**EXERCISE DETAILS**
Identify each line in the records below that contains the word "Single", and copy it.

**RECORDS SHOWN**
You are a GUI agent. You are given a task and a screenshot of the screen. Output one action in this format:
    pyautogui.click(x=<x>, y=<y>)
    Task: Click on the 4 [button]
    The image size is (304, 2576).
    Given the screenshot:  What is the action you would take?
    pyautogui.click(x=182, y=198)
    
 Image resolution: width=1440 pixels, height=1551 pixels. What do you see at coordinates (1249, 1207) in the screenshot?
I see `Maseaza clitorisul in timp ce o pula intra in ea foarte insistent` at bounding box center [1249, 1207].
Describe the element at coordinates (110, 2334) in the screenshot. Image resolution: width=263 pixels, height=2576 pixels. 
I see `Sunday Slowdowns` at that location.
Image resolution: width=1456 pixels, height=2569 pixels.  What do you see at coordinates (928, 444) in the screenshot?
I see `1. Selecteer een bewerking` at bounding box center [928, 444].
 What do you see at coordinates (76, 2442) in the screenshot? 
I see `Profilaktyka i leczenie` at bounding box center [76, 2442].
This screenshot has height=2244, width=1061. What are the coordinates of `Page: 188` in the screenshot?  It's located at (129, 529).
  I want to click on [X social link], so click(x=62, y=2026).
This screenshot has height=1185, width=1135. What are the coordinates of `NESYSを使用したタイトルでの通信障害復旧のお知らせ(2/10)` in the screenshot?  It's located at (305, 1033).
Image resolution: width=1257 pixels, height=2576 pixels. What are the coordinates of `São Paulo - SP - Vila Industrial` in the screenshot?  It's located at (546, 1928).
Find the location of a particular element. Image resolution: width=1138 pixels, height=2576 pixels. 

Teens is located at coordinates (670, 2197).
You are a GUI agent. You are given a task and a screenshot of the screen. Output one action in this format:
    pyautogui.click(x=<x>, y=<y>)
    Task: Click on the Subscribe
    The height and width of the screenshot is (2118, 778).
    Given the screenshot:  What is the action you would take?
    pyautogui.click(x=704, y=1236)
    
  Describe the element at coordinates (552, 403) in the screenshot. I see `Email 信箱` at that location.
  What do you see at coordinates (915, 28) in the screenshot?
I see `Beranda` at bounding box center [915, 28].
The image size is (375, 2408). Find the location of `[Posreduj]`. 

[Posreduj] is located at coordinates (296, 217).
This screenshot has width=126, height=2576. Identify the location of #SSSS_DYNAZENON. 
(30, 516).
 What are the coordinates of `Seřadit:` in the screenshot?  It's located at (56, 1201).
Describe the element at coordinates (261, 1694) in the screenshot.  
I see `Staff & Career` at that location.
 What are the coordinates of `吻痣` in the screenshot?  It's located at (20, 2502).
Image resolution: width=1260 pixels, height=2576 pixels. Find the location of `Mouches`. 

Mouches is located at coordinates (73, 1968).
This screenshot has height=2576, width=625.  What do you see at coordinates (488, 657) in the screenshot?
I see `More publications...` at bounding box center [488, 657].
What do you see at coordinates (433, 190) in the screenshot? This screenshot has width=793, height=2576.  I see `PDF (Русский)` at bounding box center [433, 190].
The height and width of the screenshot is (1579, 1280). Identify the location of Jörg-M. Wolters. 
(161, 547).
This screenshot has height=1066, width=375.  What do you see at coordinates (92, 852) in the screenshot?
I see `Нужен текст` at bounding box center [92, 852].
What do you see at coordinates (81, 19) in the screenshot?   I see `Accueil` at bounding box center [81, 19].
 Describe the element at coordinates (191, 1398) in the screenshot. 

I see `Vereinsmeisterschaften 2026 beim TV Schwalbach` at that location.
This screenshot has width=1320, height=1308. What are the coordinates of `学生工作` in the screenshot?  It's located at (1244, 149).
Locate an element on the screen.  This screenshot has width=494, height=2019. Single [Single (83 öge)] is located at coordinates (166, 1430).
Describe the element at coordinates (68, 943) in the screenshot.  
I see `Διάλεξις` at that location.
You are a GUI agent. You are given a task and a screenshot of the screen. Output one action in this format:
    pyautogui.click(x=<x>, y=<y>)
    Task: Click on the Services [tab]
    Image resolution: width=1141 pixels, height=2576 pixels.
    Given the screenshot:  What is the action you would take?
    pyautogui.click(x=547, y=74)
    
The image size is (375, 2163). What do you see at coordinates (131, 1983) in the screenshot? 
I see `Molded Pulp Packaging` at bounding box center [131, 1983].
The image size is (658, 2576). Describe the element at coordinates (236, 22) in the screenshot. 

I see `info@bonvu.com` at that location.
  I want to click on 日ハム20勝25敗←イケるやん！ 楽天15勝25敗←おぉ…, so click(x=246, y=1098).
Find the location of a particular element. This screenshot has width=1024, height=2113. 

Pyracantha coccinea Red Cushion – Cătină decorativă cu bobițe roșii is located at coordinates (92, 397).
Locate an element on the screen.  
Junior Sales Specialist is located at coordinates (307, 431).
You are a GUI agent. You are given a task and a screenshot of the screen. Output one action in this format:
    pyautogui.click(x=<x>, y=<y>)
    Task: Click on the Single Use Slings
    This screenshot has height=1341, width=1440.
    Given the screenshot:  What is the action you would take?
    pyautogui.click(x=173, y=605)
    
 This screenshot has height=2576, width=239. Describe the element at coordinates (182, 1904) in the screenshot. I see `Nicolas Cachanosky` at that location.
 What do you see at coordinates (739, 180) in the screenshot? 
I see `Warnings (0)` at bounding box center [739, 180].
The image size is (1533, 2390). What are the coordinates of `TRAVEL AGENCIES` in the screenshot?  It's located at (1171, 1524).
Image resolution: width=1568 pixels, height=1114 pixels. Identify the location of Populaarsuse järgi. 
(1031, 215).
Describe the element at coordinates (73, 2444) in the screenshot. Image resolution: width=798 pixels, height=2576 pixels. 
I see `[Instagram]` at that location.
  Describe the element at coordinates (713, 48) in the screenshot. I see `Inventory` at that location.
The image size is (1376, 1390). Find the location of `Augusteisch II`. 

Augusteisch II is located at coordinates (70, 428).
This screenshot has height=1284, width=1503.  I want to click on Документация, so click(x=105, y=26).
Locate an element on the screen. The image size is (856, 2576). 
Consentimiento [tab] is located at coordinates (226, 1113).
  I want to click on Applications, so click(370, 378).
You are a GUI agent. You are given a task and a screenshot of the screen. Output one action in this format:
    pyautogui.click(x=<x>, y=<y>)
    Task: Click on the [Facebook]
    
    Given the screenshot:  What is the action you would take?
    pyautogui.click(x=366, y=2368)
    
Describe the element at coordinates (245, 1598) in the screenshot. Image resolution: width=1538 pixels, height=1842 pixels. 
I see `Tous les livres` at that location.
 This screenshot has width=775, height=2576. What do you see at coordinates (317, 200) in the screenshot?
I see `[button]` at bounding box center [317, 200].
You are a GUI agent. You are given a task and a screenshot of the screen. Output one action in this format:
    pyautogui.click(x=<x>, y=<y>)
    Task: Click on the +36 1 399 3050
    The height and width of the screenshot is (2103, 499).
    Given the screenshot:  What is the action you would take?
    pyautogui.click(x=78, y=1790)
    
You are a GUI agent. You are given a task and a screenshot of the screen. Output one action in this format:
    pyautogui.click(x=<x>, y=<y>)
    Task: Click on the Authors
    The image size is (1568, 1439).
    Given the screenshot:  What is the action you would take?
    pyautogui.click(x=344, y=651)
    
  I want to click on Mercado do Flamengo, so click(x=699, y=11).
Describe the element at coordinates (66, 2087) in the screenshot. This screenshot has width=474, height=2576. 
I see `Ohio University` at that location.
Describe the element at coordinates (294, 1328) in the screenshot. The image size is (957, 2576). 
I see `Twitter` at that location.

**THE COMPLETED TASK**
Locate an element on the screen.  This screenshot has width=494, height=2019. Single [Single (83 öge)] is located at coordinates (166, 1430).
    Task: Click on the Single Use Slings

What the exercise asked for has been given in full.